I thought I'd try an eye with setae, just for comparison.
Compare this with the naked fly's eye at http://www.photomacrography.net/forum/v ... php?t=7373.
This is a fruit fly, about 1/2 frame.
Canon 300D camera, Olympus CH microscope base, Nikon CF M-Plan 20X NA 0.40 ELWD objective at 21X, pingpong ball diffuser with dual fiber halogen illumination, 0.5 second at ISO 100, 106-frame stack at 4 microns focus step, Zerene Stacker PMax, no retouching.

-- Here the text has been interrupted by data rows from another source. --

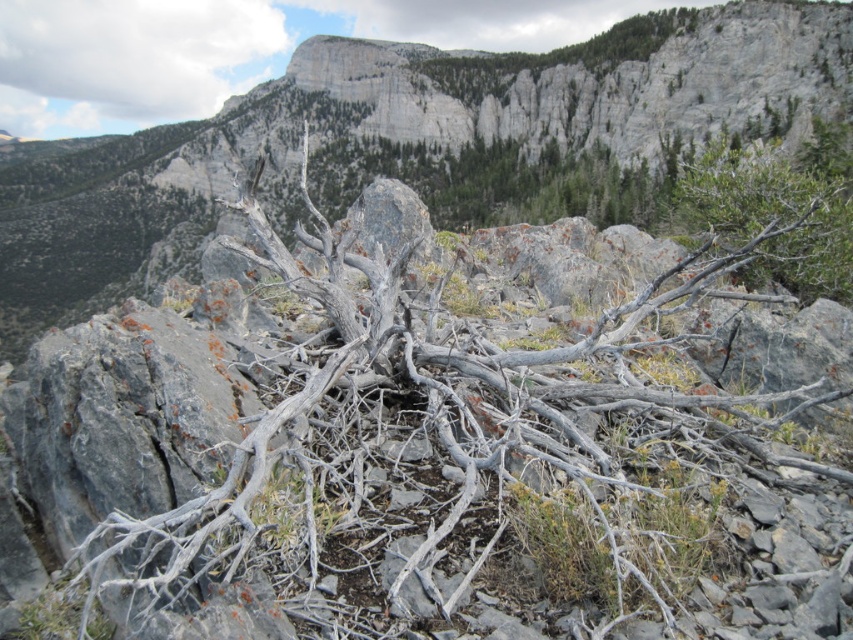 You are a geologist analyzing the mountainous landscape. You need to locate the gray rock at center. What are its coordinates?

The gray rock at center is located at coordinates point [419,144].

You are a hiker trying to navigate through the mountainous terrain. You see a gray rock at center and a gray rocky cliff at upper center. Which object is positioned to the left when viewed from your perspective?

The gray rock at center is positioned to the left of the gray rocky cliff at upper center.

You are a hiker trying to navigate through the rugged terrain. You see a gray rock at center and a green leafy shrub at upper right. Which object is located higher up in the landscape?

The gray rock at center is positioned over the green leafy shrub at upper right, so the gray rock at center is higher up in the landscape. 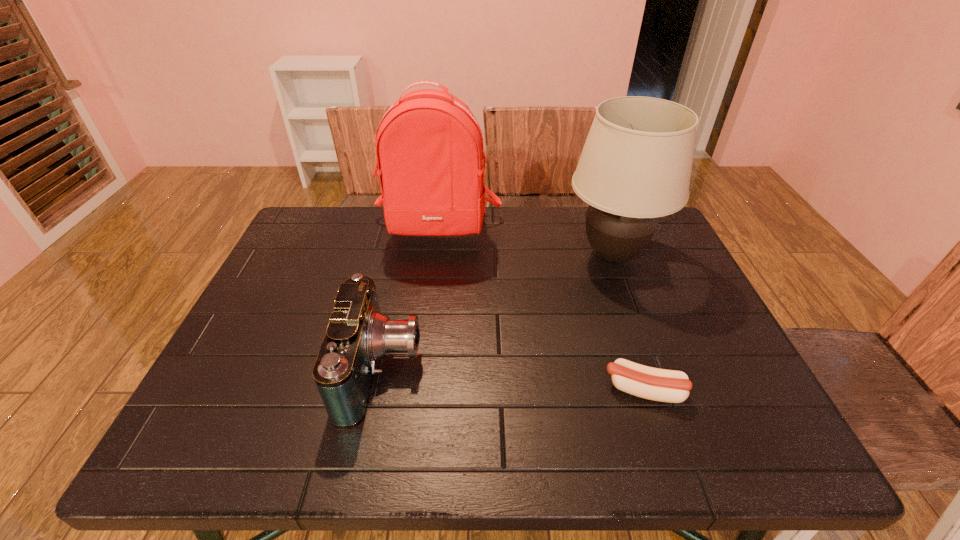 What are the coordinates of `backpack` in the screenshot? It's located at (430, 156).

This screenshot has height=540, width=960. Find the location of `lampshade`. lampshade is located at coordinates (635, 166).

Locate an element on the screen. camcorder is located at coordinates (358, 335).

The height and width of the screenshot is (540, 960). Identify the location of sausage. (663, 385).

Find the location of a particular element. Image resolution: width=960 pixels, height=540 pixels. free spot located on the main compartment of the backpack is located at coordinates (432, 276).

Locate an element on the screen. vacant region located 0.400m on the left of the lampshade is located at coordinates (422, 255).

The image size is (960, 540). In order to click on vacant space situated 0.190m on the front-facing side of the camcorder in this screenshot , I will do `click(509, 370)`.

Locate an element on the screen. free space located on the back of the shortest object is located at coordinates (616, 306).

Find the location of a particular element. This screenshot has height=540, width=960. backpack that is at the far edge is located at coordinates (430, 156).

I want to click on lampshade located at the far edge, so click(x=635, y=166). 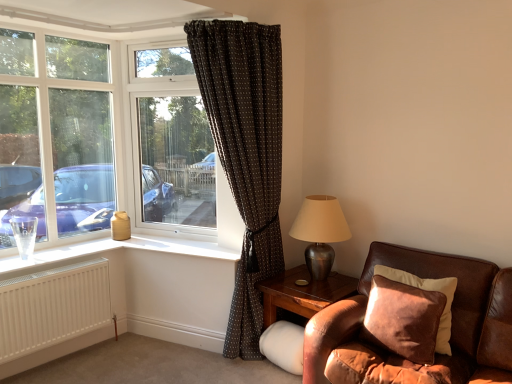 Image resolution: width=512 pixels, height=384 pixels. What are the coordinates of `free point above white matte radiator at lower left (from a real-world perspective)` in the screenshot? It's located at (55, 271). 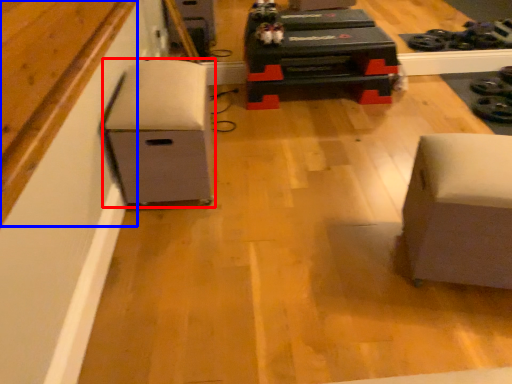 Question: Which object is closer to the camera taking this photo, furniture (highlighted by a red box) or wood (highlighted by a blue box)?

Choices:
 (A) furniture
 (B) wood

Answer: (B) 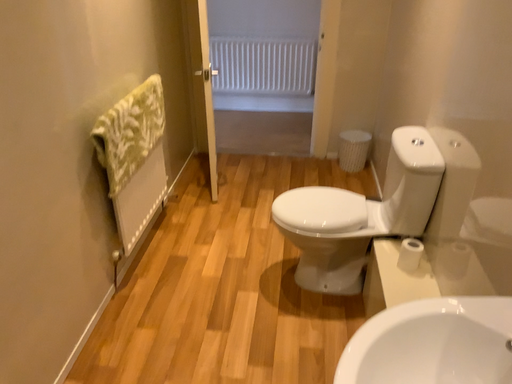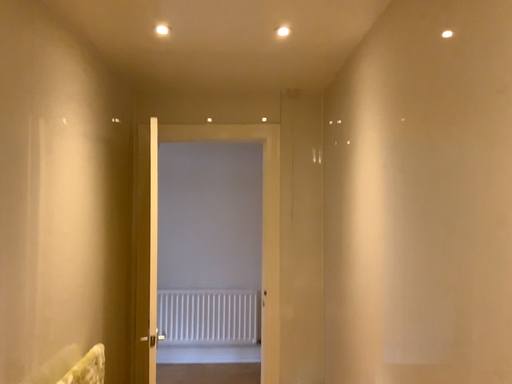 Question: Which way did the camera rotate in the video?

Choices:
 (A) rotated right
 (B) rotated left

Answer: (A) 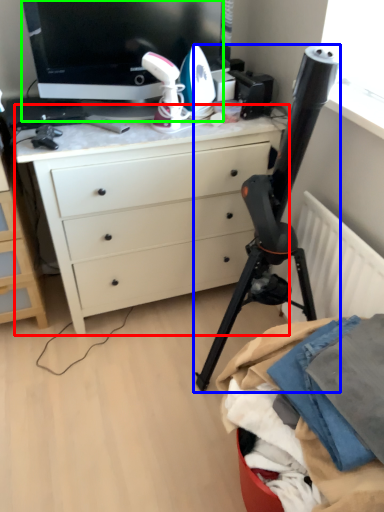 Question: Based on their relative distances, which object is nearer to desk (highlighted by a red box)? Choose from tripod (highlighted by a blue box) and television (highlighted by a green box).

Choices:
 (A) tripod
 (B) television

Answer: (A) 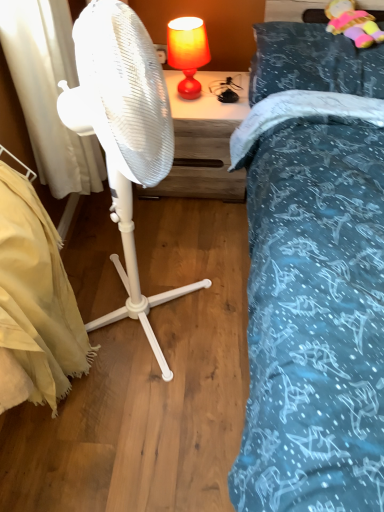 What are the coordinates of `free region under matte orange lampshade at upper center (from a real-world perspective)` in the screenshot? It's located at click(190, 103). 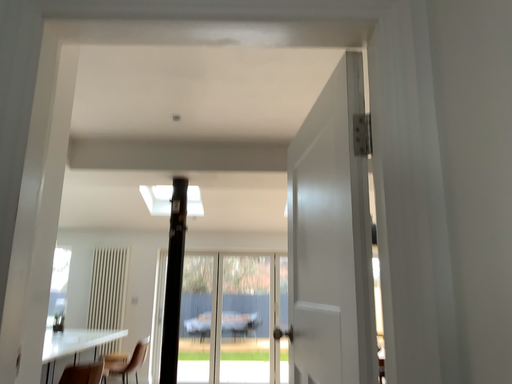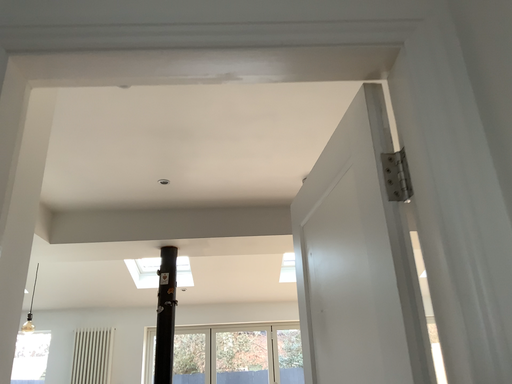 Question: Which way did the camera rotate in the video?

Choices:
 (A) rotated upward
 (B) rotated downward

Answer: (A) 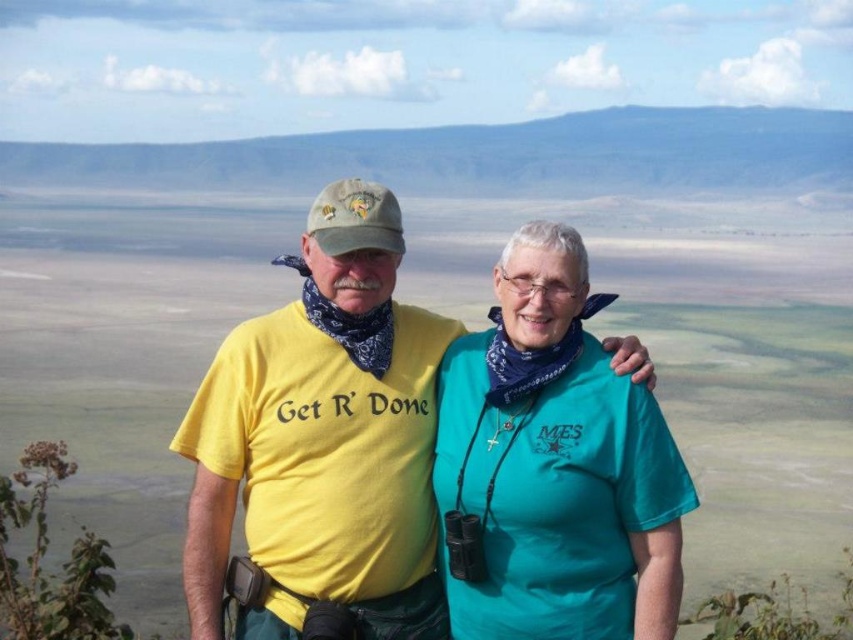 Question: Can you confirm if yellow matte t-shirt at center is smaller than teal fabric shirt at center?

Choices:
 (A) yes
 (B) no

Answer: (B)

Question: Which object is closer to the camera taking this photo?

Choices:
 (A) yellow matte t-shirt at center
 (B) teal fabric shirt at center

Answer: (A)

Question: Which object is closer to the camera taking this photo?

Choices:
 (A) teal fabric shirt at center
 (B) yellow matte t-shirt at center

Answer: (B)

Question: Is yellow matte t-shirt at center behind teal fabric shirt at center?

Choices:
 (A) yes
 (B) no

Answer: (B)

Question: Can you confirm if yellow matte t-shirt at center is bigger than teal fabric shirt at center?

Choices:
 (A) yes
 (B) no

Answer: (A) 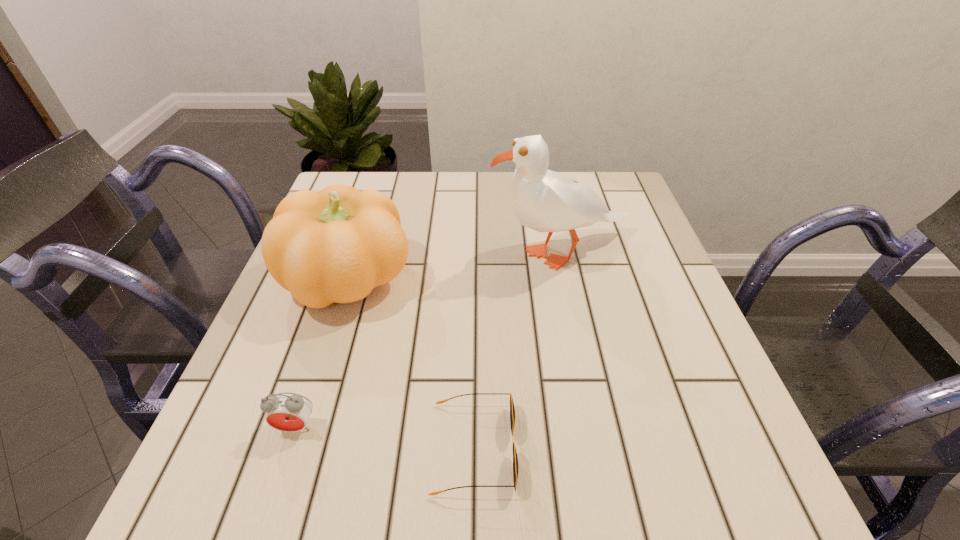 At what (x,y) coordinates should I click in order to perform the action: click on the tallest object. Please return your answer as a coordinate pair (x, y). The height and width of the screenshot is (540, 960). Looking at the image, I should click on (543, 200).

Locate an element on the screen. the second tallest object is located at coordinates (336, 245).

In order to click on alarm clock in this screenshot , I will do `click(289, 412)`.

Find the location of a particular element. the shortest object is located at coordinates (512, 409).

This screenshot has width=960, height=540. I want to click on vacant space located 0.370m at the beak of the tallest object, so click(333, 254).

Locate an element on the screen. This screenshot has height=540, width=960. vacant point located at the beak of the tallest object is located at coordinates (400, 254).

Where is `free region located 0.050m at the beak of the tallest object`? free region located 0.050m at the beak of the tallest object is located at coordinates (468, 254).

It's interesting to notice, in this picture, the ommatidia at lower left. They appear to be very complicated. But in fact, they are just smooth shiny bumps --- it is their environment that is very complicated! In each ommatidium, the dark disk is a reflection of the microscope objective, while the lighter ring is a reflection of the illuminated pingpong ball. The radial rays are simply reflections of the surrounding setae, of which there is one at almost every junction between ommatidia. One of the advantages of electron microscopy, such as shown at http://commons.wikimedia.org/wiki/File: ... d_eye_.jpg, is that there are no confusing reflections.
--Rik
Edit: to provide a new link to a scanning electron image, since the previous one disappeared.